→ ACTION ITEM
Every line below that includes "current" counts toward the total. Report that total alone.

→ EXTRACTED DATA
++++

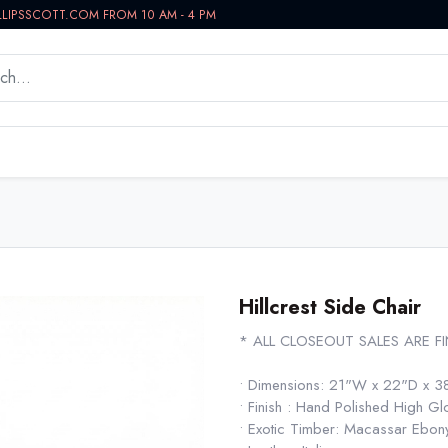
LLIPSSCOTT.COM FROM 10 AM - 4 PM
WORKSPACE
BATH VANITIES
IN-STOCK NOW
Hillcrest Side Chair
* ALL CLOSEOUT SALES ARE F
• Dimensions: 21"W x 22"D x 3
• Finish : Hand Polished High Gl
• Exotic Timber: Macassar Ebo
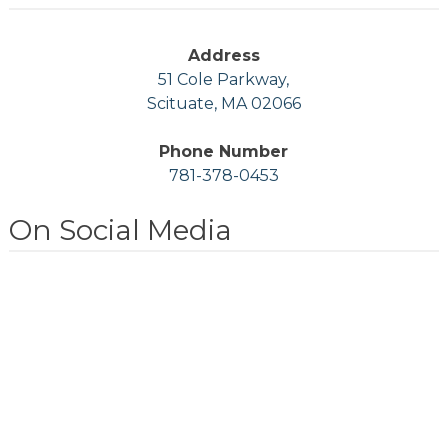
Address
51 Cole Parkway,
Scituate, MA 02066
Phone Number
781-378-0453
On Social Media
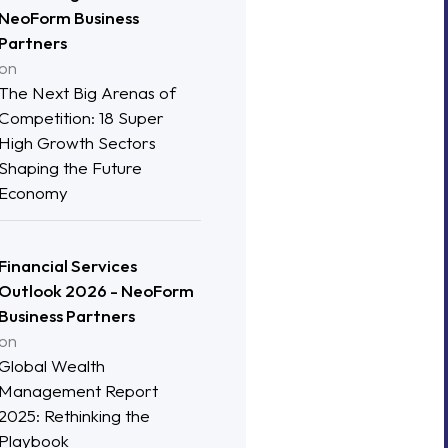
NeoForm Business
Partners
on
The Next Big Arenas of
Competition: 18 Super
High Growth Sectors
Shaping the Future
Economy
Financial Services
Outlook 2026 - NeoForm
Business Partners
on
Global Wealth
Management Report
2025: Rethinking the
Playbook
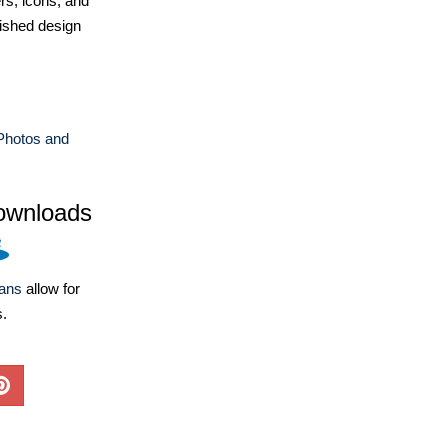
ers, icons, and
ished design
Photos and
ownloads
lans
allow for
s.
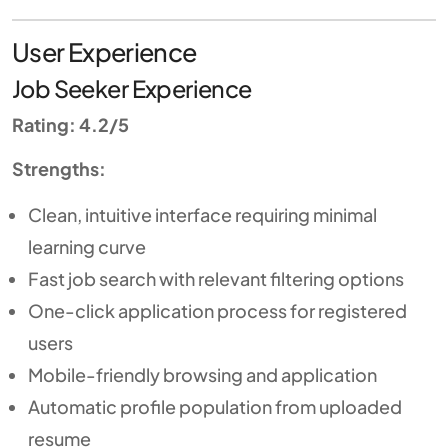
User Experience
Job Seeker Experience
Rating: 4.2/5
Strengths:
Clean, intuitive interface requiring minimal
learning curve
Fast job search with relevant filtering options
One-click application process for registered
users
Mobile-friendly browsing and application
Automatic profile population from uploaded
resume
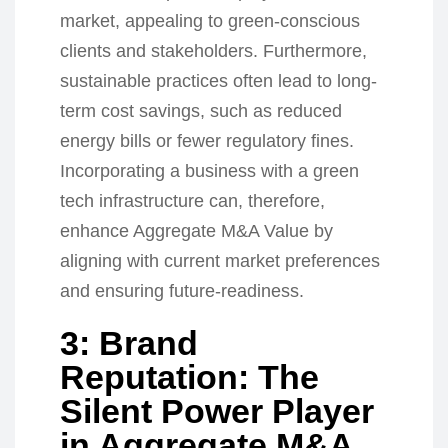
market, appealing to green-conscious
clients and stakeholders. Furthermore,
sustainable practices often lead to long-
term cost savings, such as reduced
energy bills or fewer regulatory fines.
Incorporating a business with a green
tech infrastructure can, therefore,
enhance Aggregate M&A Value by
aligning with current market preferences
and ensuring future-readiness.
3: Brand
Reputation: The
Silent Power Player
in Aggregate M&A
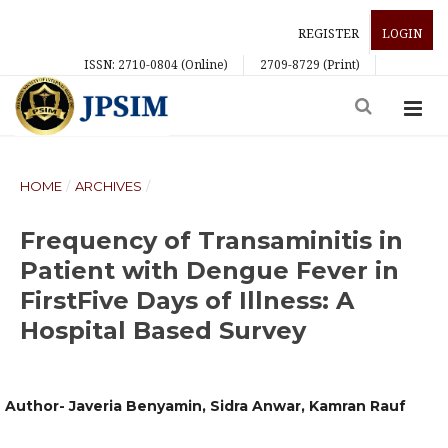
REGISTER
LOGIN
ISSN: 2710-0804 (Online)
2709-8729 (Print)
HOME
/
ARCHIVES
/
Frequency of Transaminitis in
Patient with Dengue Fever in
FirstFive Days of Illness: A
Hospital Based Survey
Author- Javeria Benyamin, Sidra Anwar, Kamran Rauf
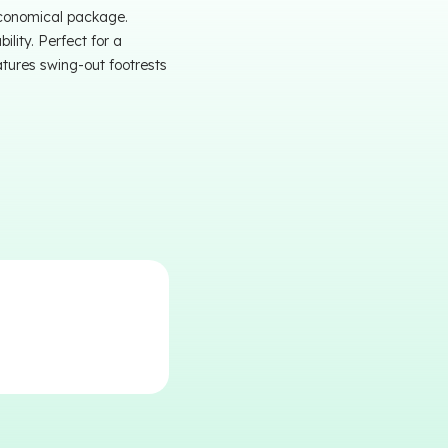
economical package.
lity. Perfect for a
atures swing-out footrests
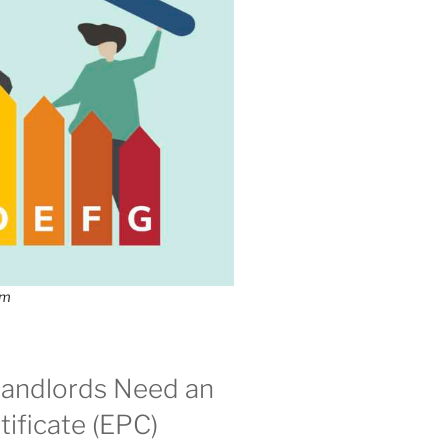
om
andlords Need an
ificate (EPC)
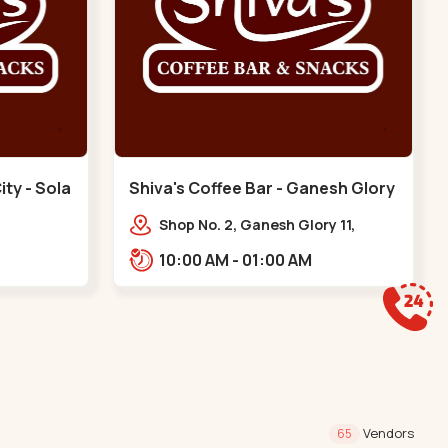
ity - Sola
Shiva's Coffee Bar - Ganesh Glory
- Jagatpur
Shop No. 2, Ganesh Glory 11,
arenity
Jagatpur Rd, nr. Godrej Garden
10:00 AM - 01:00 AM
cience
City,,,Jagatpur
Sola
Vendors
65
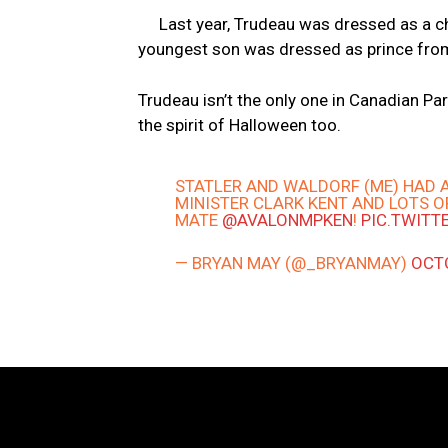
Last year, Trudeau was dressed as a ch
youngest son was dressed as prince fro
Trudeau isn’t the only one in Canadian P
the spirit of Halloween too.
STATLER AND WALDORF (ME) HAD 
MINISTER CLARK KENT AND LOTS O
MATE
@AVALONMPKEN
!
PIC.TWITT
— BRYAN MAY (@_BRYANMAY)
OCTO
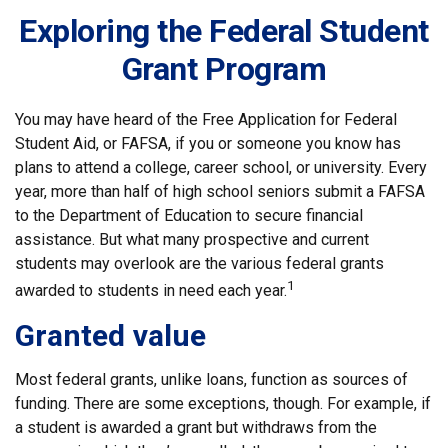
Exploring the Federal Student
Grant Program
You may have heard of the Free Application for Federal
Student Aid, or FAFSA, if you or someone you know has
plans to attend a college, career school, or university. Every
year, more than half of high school seniors submit a FAFSA
to the Department of Education to secure financial
assistance. But what many prospective and current
students may overlook are the various federal grants
1
awarded to students in need each year.
Granted value
Most federal grants, unlike loans, function as sources of
funding. There are some exceptions, though. For example, if
a student is awarded a grant but withdraws from the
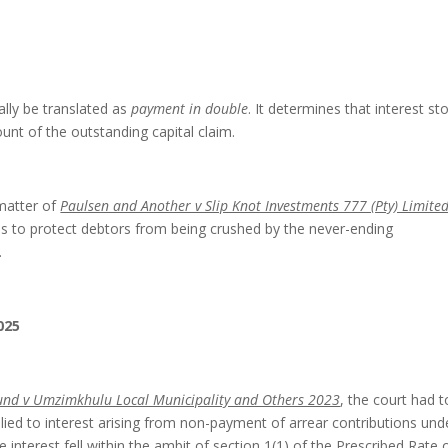
ally be translated as
payment in double
. It determines that interest st
unt of the outstanding capital claim.
 matter of
Paulsen and Another v Slip Knot Investments 777 (Pty) Limite
is to protect debtors from being crushed by the never-ending
.
025
und v Umzimkhulu Local Municipality and Others 2023
, the court had t
lied to interest arising from non-payment of arrear contributions und
e interest fell within the ambit of section 1(1) of the Prescribed Rate 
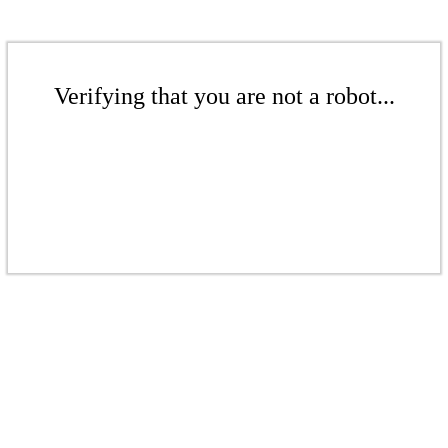
Verifying that you are not a robot...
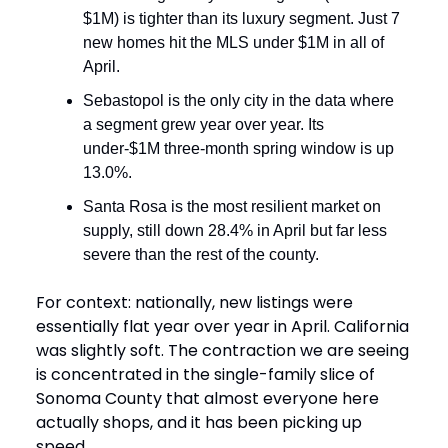
$1M) is tighter than its luxury segment. Just 7
new homes hit the MLS under $1M in all of
April.
Sebastopol is the only city in the data where
a segment grew year over year. Its
under-$1M three-month spring window is up
13.0%.
Santa Rosa is the most resilient market on
supply, still down 28.4% in April but far less
severe than the rest of the county.
For context: nationally, new listings were
essentially flat year over year in April. California
was slightly soft. The contraction we are seeing
is concentrated in the single-family slice of
Sonoma County that almost everyone here
actually shops, and it has been picking up
speed.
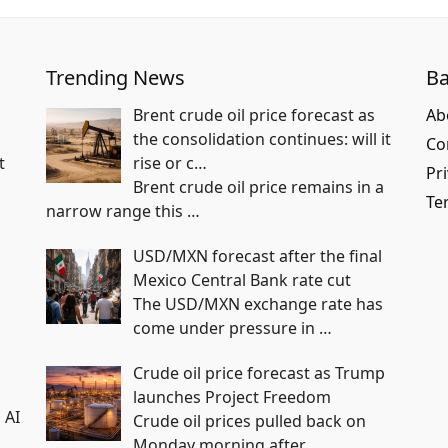
Trending News
Ba
Brent crude oil price forecast as
Ab
the consolidation continues: will it
Co
t
rise or c…
Pri
Brent crude oil price remains in a
Te
narrow range this
…
USD/MXN forecast after the final
Mexico Central Bank rate cut
The USD/MXN exchange rate has
come under pressure in
…
n
Crude oil price forecast as Trump
launches Project Freedom
 AI
Crude oil prices pulled back on
Monday morning after
…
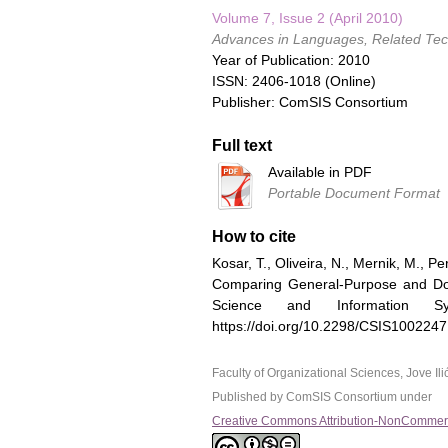
Volume 7, Issue 2 (April 2010)
Advances in Languages, Related Tech
Year of Publication: 2010
ISSN: 2406-1018 (Online)
Publisher: ComSIS Consortium
Full text
Available in PDF
Portable Document Format
How to cite
Kosar, T., Oliveira, N., Mernik, M., Pe
Comparing General-Purpose and Dom
Science and Information S
https://doi.org/10.2298/CSIS100224
Faculty of Organizational Sciences, Jove I
Published by ComSIS Consortium under
Creative Commons Attribution-NonCommerci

++++

→ SOLUTION FOR THIS PROBLEM
2